Content starts
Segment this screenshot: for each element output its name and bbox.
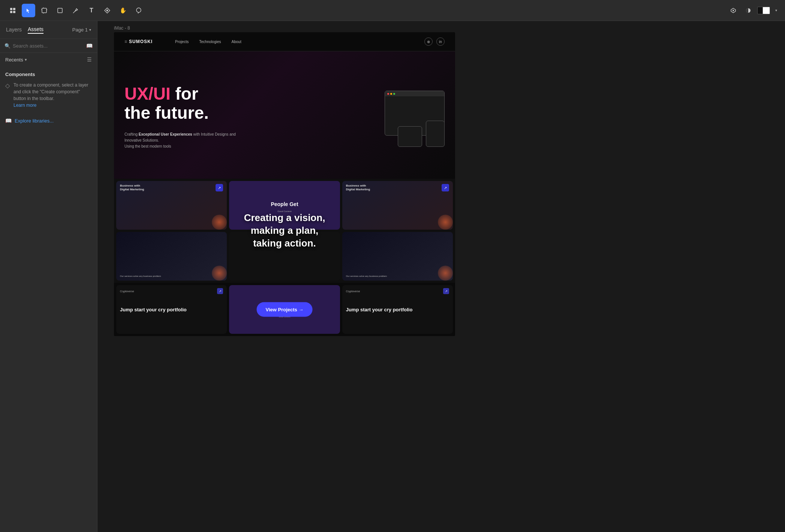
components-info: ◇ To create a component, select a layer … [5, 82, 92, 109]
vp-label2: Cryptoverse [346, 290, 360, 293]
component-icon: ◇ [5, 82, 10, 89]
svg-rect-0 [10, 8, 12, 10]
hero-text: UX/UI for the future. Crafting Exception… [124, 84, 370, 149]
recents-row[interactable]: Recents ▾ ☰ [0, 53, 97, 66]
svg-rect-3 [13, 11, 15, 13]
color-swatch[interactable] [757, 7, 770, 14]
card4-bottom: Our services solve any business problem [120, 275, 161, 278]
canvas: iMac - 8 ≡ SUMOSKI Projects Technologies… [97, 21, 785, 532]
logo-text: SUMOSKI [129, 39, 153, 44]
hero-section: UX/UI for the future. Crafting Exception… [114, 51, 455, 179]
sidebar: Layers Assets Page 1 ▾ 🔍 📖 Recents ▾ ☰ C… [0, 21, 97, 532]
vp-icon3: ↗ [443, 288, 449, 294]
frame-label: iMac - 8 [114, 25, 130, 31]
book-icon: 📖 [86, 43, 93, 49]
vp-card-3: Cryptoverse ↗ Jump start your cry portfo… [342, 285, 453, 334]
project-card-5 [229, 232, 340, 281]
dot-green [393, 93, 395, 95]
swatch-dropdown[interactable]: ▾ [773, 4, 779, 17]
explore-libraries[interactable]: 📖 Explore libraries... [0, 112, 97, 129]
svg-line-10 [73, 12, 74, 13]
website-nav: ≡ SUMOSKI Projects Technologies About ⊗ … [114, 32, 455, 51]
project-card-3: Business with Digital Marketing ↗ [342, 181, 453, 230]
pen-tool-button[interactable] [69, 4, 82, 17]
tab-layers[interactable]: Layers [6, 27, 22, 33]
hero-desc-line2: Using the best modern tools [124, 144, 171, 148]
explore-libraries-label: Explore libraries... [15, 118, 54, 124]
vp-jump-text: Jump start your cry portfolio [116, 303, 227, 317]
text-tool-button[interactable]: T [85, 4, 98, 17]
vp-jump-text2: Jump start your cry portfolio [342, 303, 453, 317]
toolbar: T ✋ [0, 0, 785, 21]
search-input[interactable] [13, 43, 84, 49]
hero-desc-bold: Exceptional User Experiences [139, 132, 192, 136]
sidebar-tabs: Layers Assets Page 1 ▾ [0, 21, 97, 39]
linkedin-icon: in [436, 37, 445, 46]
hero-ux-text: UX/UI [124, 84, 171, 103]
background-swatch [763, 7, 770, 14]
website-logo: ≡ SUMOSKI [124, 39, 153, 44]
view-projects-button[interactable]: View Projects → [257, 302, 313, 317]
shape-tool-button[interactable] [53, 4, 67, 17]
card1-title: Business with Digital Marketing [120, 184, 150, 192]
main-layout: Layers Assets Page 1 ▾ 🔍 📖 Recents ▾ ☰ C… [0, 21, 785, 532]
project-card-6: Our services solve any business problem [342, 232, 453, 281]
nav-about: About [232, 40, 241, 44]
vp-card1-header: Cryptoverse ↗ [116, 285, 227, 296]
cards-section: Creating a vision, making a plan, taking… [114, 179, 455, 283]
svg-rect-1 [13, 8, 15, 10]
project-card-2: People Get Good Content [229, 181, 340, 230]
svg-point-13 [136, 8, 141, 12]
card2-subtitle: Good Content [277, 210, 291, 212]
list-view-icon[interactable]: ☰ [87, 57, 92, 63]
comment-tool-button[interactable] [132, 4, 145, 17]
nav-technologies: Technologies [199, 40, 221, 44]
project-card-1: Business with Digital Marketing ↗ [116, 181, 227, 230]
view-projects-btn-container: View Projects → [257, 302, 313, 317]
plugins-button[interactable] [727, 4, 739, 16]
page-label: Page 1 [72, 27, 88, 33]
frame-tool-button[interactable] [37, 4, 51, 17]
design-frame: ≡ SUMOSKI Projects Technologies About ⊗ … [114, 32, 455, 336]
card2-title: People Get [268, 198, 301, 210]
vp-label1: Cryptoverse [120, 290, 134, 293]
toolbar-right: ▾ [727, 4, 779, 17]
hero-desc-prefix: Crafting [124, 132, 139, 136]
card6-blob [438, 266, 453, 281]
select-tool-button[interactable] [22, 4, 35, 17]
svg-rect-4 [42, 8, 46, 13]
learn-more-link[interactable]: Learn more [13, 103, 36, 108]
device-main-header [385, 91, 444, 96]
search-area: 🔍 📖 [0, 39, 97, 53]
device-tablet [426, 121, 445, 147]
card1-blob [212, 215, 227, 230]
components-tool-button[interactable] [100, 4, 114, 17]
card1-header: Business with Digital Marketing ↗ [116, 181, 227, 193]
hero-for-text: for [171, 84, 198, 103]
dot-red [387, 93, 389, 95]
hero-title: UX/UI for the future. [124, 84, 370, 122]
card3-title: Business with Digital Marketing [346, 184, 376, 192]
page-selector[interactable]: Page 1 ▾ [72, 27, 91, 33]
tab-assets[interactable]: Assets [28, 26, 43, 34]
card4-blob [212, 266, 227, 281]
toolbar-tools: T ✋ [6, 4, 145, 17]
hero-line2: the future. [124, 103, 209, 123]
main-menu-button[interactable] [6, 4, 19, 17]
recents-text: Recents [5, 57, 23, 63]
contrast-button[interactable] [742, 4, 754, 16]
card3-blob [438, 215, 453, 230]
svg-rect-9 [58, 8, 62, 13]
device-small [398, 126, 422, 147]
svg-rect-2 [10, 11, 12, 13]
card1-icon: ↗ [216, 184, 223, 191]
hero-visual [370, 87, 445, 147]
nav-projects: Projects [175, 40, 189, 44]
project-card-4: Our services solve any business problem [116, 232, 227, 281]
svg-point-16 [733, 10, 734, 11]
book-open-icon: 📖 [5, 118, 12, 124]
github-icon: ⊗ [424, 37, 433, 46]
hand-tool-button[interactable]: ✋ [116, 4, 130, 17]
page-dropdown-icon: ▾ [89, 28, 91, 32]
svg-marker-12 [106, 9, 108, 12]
Content ends
Content starts
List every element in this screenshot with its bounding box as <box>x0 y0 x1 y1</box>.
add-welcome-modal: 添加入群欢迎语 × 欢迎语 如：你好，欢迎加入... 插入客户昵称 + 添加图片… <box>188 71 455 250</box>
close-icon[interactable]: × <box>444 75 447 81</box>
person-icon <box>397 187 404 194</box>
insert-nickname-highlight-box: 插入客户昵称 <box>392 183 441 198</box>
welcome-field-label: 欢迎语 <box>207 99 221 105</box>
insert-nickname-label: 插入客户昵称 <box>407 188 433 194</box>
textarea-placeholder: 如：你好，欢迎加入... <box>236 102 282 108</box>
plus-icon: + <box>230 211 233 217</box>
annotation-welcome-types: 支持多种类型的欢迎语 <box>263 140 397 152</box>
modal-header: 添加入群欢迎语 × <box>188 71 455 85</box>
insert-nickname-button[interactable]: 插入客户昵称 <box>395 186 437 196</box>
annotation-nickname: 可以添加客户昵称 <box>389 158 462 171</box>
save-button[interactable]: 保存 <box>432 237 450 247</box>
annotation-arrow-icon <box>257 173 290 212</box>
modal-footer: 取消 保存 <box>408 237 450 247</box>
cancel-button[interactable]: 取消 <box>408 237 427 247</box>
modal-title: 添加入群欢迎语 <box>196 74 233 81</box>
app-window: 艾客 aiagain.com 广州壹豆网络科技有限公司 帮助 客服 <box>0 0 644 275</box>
Content ends
## Required work
Please copy out each line of the material that holds the string "libraries".

## Your solution
explore-libraries[interactable]: 📖 Explore libraries... [0, 112, 97, 129]
explore-libraries-label: Explore libraries... [15, 118, 54, 124]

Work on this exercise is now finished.